Let me repeat myself. I need to take a break. Too Much Black is starting to look like ‘Too Much Mess’ to me.
A few months ago I lost a notebook. The notebook was not my back-up memory. It functioned as my main memory, so I could free up as much pathways as I could manage to be able to deal with this real unreal world. A month’s bundle of notes and work gone, because of my own carelessness. Oh well, such is life. It is time for me to stop moaning about it.
On to the next thing to moan about. This week I managed to add to my memory loss. I lost a data stick that had all the books and articles that I publish on Too Much Black and Perfidious Albino. The number of articles that I have posted so far, are but a drop compared to that vast library. It took me many many months to collect that digital library, and I carelessly ‘donated’ it to whomever ‘found’ it. If this person knows anything from anything, he will know that he could just publish it all in one go. Unhindered by morals, he could even draw a vast crowd. A lot of controversial stuff that I had not gotten to yet. Most of the work I had not read yet. About 90%. I was already elated that I had found some treasures. My Precious. I remember fighting certain websites that blocked as I was downloading some of the stuff. Or my own computer crashing as my virtual memory could not handle all that activity.
Even worse, I had some of my own work stored on it. About 2%. I do not remember what work. Published work, or notes? Hopefully not the notes for the ten books that I was putting together. Someday it may come to pass. It is a good thing that I store most of my work on another data stick. Or is it bad, and should I consider another way of storing information? Maybe start using my own brain again? I know to remain in the Information Age, as other people pass me by as they cluelessly hurry into the Virtual Age.
In any case, I will not be starting to collect all that work again. I choose to grief and moan. I simply do not have the time to start over again. I need to fix a few things before getting back to a more regular j-o-b. It takes a lot of focus to not get bullshyted into some pointless exercise, because someone is looking for a personal slave to lay blame on. I am not letting myself get hurried astray. Leaders lead, workers work. Fall for an empty promise, and you will find yourself at work. Huh? Uhm. Moving on.
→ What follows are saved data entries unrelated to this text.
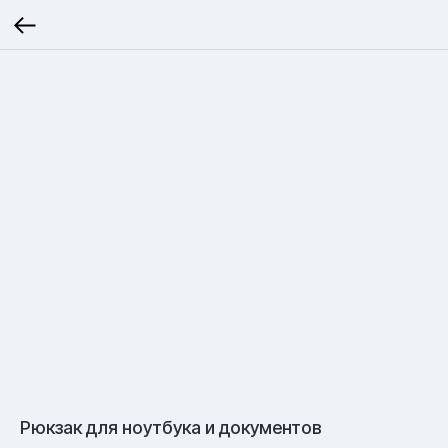
Рюкзак для ноутбука и документов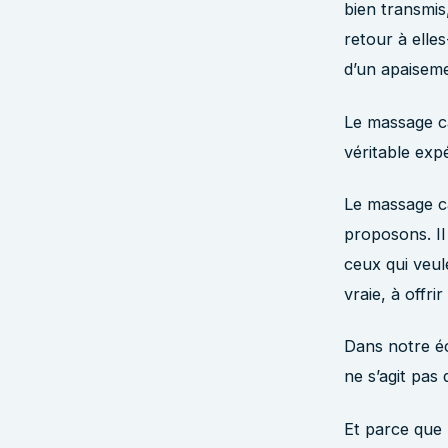
bien transmis
retour à elle
d’un apaisem
Le massage ca
véritable exp
Le massage ca
proposons. Il
ceux qui veu
vraie, à offri
Dans notre éc
ne s’agit pas 
Et parce que 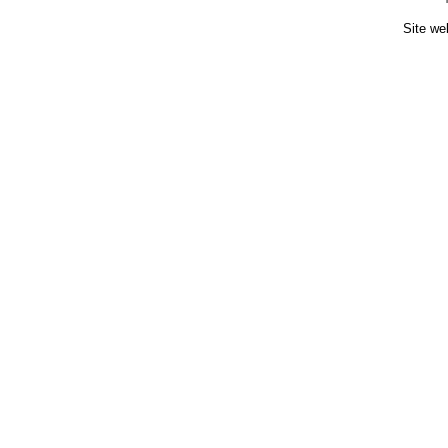
Site we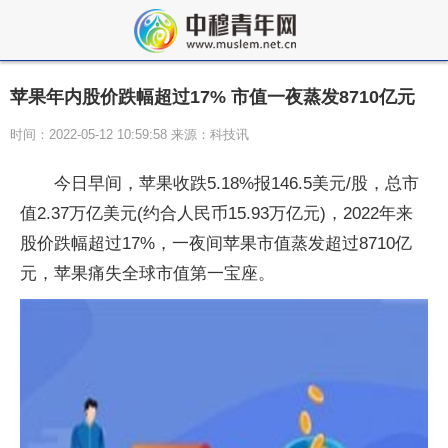
苹果年内股价跌幅超过17% 市值一夜蒸发8710亿元
时间：2022-05-12 10:59:58 来源：科技讯
今日早间，苹果收跌5.18%报146.5美元/股，总市
值2.37万亿美元(约合人民币15.93万亿元)，2022年来
股价跌幅超过17%，一夜间苹果市值蒸发超过8710亿
元，苹果痛失全球市值第一宝座。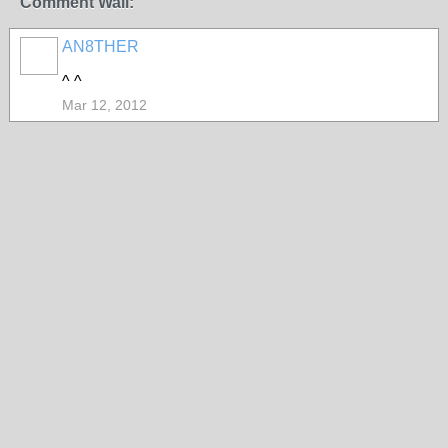
Comment Wall:
AN8THER
^ ^
Mar 12, 2012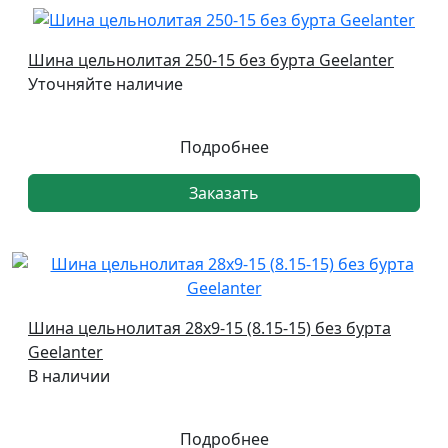
Шина цельнолитая 250-15 без бурта Geelanter
Уточняйте наличие
Подробнее
Заказать
Шина цельнолитая 28х9-15 (8.15-15) без бурта
Geelanter
В наличии
Подробнее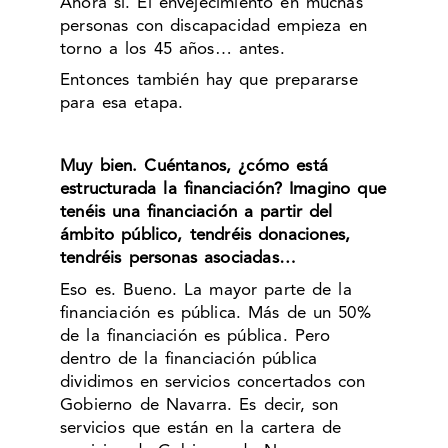
Ahora sí. El envejecimiento en muchas
personas con discapacidad empieza en
torno a los 45 años… antes.
Entonces también hay que prepararse
para esa etapa.
Muy bien. Cuéntanos, ¿cómo está
estructurada la financiación? Imagino que
tenéis una financiación a partir del
ámbito público, tendréis donaciones,
tendréis personas asociadas…
Eso es. Bueno. La mayor parte de la
financiación es pública. Más de un 50%
de la financiación es pública. Pero
dentro de la financiación pública
dividimos en servicios concertados con
Gobierno de Navarra. Es decir, son
servicios que están en la cartera de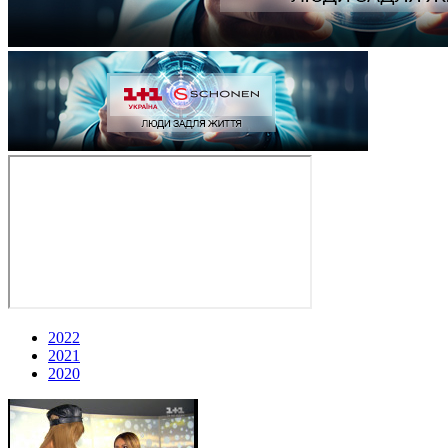
2022
2021
2020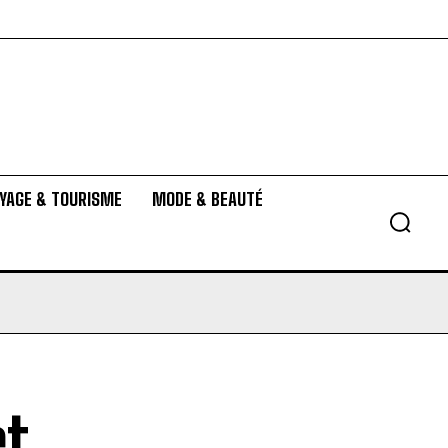
YAGE & TOURISME
MODE & BEAUTÉ
et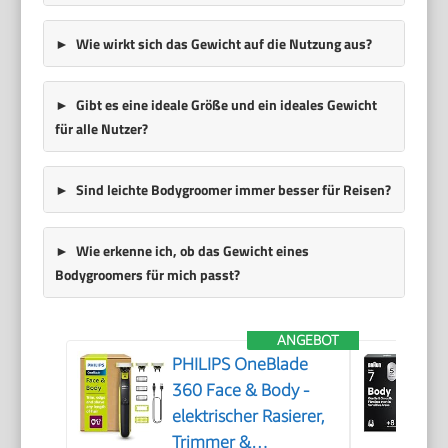
Wie wirkt sich das Gewicht auf die Nutzung aus?
Gibt es eine ideale Größe und ein ideales Gewicht
für alle Nutzer?
Sind leichte Bodygroomer immer besser für Reisen?
Wie erkenne ich, ob das Gewicht eines
Bodygroomers für mich passt?
ANGEBOT
PHILIPS OneBlade
360 Face & Body -
elektrischer Rasierer,
Trimmer &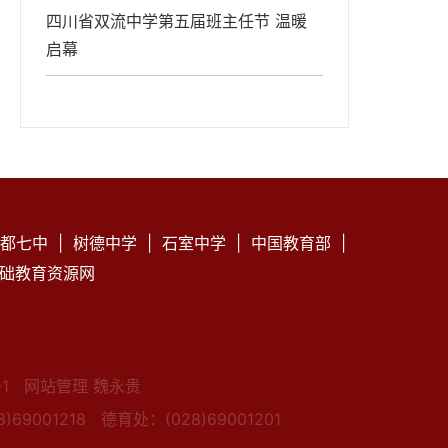
四川省双流中学第五届班主任节 温暖
启幕
都七中
|
树德中学
|
石室中学
|
中国教育部
|
础教育资源网
1
网站管理 魏永贵
)69001218
德育处：(028)69001201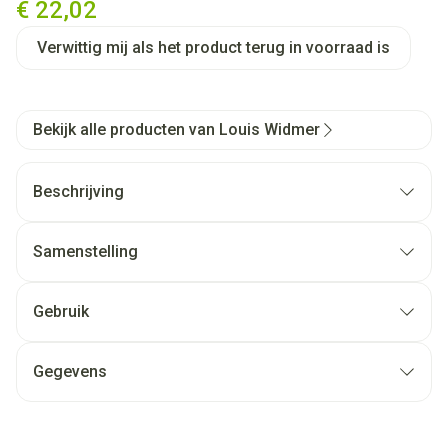
€ 22,02
Verwittig mij als het product terug in voorraad is
Bekijk alle producten van Louis Widmer
Beschrijving
Samenstelling
Gebruik
Gegevens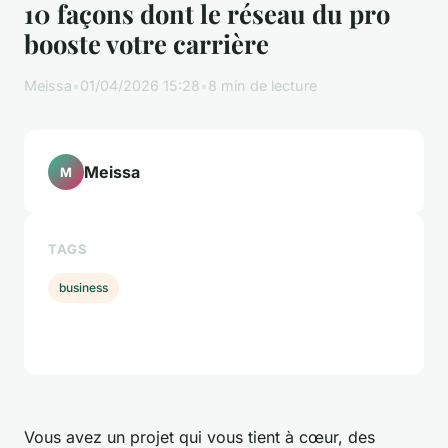
10 façons dont le réseau du pro
booste votre carrière
Meissa
•
01/04/2026 15:28
•
8 min de lecture
Meissa
M
TAGS
business
Vous avez un projet qui vous tient à cœur, des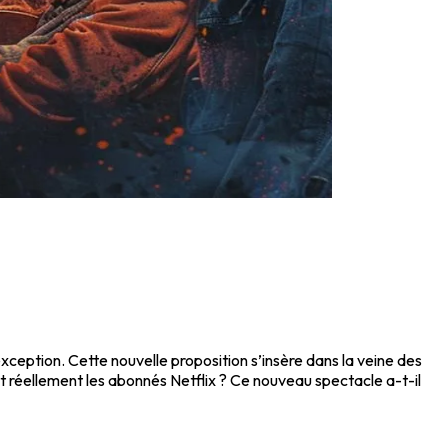
exception. Cette nouvelle proposition s’insère dans la veine des
 réellement les abonnés Netflix ? Ce nouveau spectacle a-t-il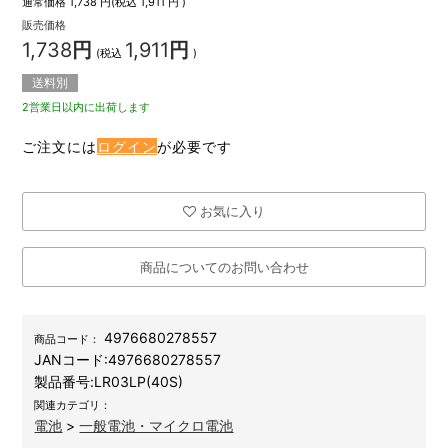
通常価格
1,738
円(税込
1,911
円 )
販売価格
1,738
円
1,911
円
(税込
)
送料別
2営業日以内に出荷します
ご注文には
ログイン
が必要です
お気に入り
商品についてのお問い合わせ
4976680278557
商品コード：
JANコード:
4976680278557
製品番号:
LR03LP(40S)
関連カテゴリ：
電池
>
一般電池・マイクロ電池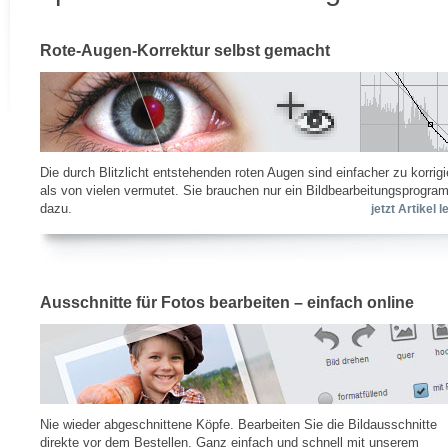
Rote-Augen-Korrektur selbst gemacht
Die durch Blitzlicht entstehenden roten Augen sind einfacher zu korrigi
als von vielen vermutet. Sie brauchen nur ein Bildbearbeitungsprogra
dazu.
jetzt Artikel 
Ausschnitte für Fotos bearbeiten – einfach online
Nie wieder abgeschnittene Köpfe. Bearbeiten Sie die Bildausschnitte
direkte vor dem Bestellen. Ganz einfach und schnell mit unserem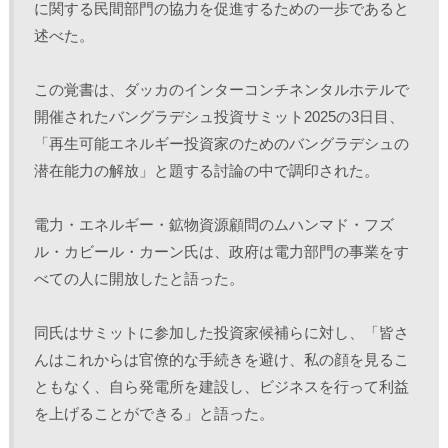
に関する民間部門の協力を促進するための一歩であると
述べた。
この覚書は、ダッカのインターコンチネンタルホテルで
開催されたバングラデシュ投資サミット2025の3日目、
「再生可能エネルギー投資家のためのバングラデシュの
潜在能力の解放」と題する討論の中で調印された。
電力・エネルギー・鉱物資源顧問のムハンマド・フズ
ル・カビール・カーン氏は、政府は電力部門の事業をす
べての人に開放したと語った。
同氏はサミットに参加した投資家候補らに対し、「皆さ
んはこれからは官僚的な手続きを避け、私の顔を見るこ
ともなく、自ら発電所を建設し、ビジネスを行って利益
を上げることができる」と語った。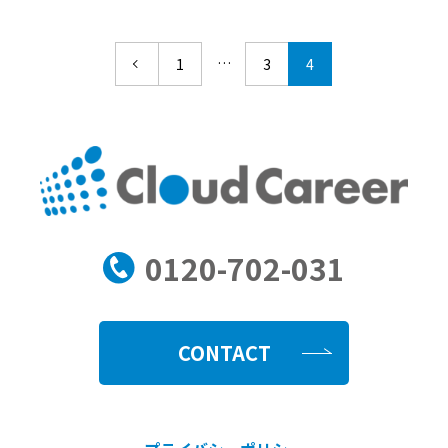
…
1
3
4
0120-702-031
CONTACT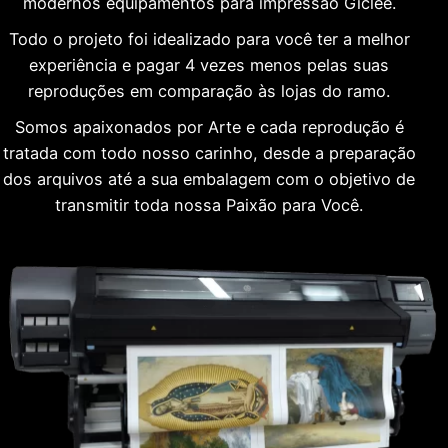
modernos equipamentos para impressão Giclée.
Todo o projeto foi idealizado para você ter a melhor
experiência e pagar 4 vezes menos pelas suas
reproduções em comparação às lojas do ramo.
Somos apaixonados por Arte e cada reprodução é
tratada com todo nosso carinho, desde a preparação
dos arquivos até a sua embalagem com o objetivo de
transmitir toda nossa Paixão para Você.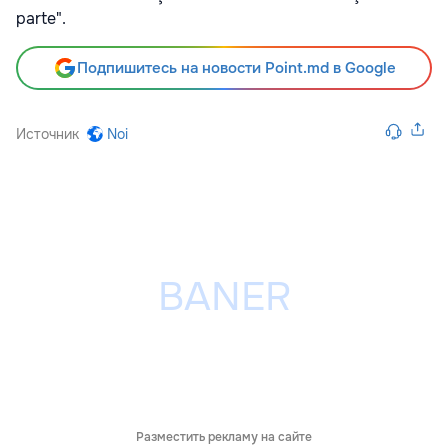
parte".
Подпишитесь на новости Point.md в Google
Источник
Noi
Разместить рекламу на сайте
What was the last point I was going to make? I do not even remember. Well, that is clear enough. Apparently I am not doing so well. All the mess needs to be released away from my computer screen. I need to engage in outdoors activities a bit more. Before the air gets too toxic from all the chemical spraying to induce an artificial Autumn. Enough with the babble. I better stop while I am not too far behind.
Oh, I remember now. The next post was going to be on The Color Purple. But, I am not ready for it. I could not even properly edit the text on the assault on the Black man. I know that I need to deal with the attack on the Black womb-man first. This movie was a signal to all people to start ridiculing dark-skinned Black women, and distancing themselves from any “Celie” accordingly. That is the direction I want to continue in, so I can get into what started this “Balls” line of posts. The movies The Help and then The Butler. Ah, that reminds me of another problem. I have not seen the Butler movie yet, and I am not going to any time soon. So, what is the rush?!
Enough. All I wanted to state is that the virtual libraries remains open. While I go collect myself. Peace.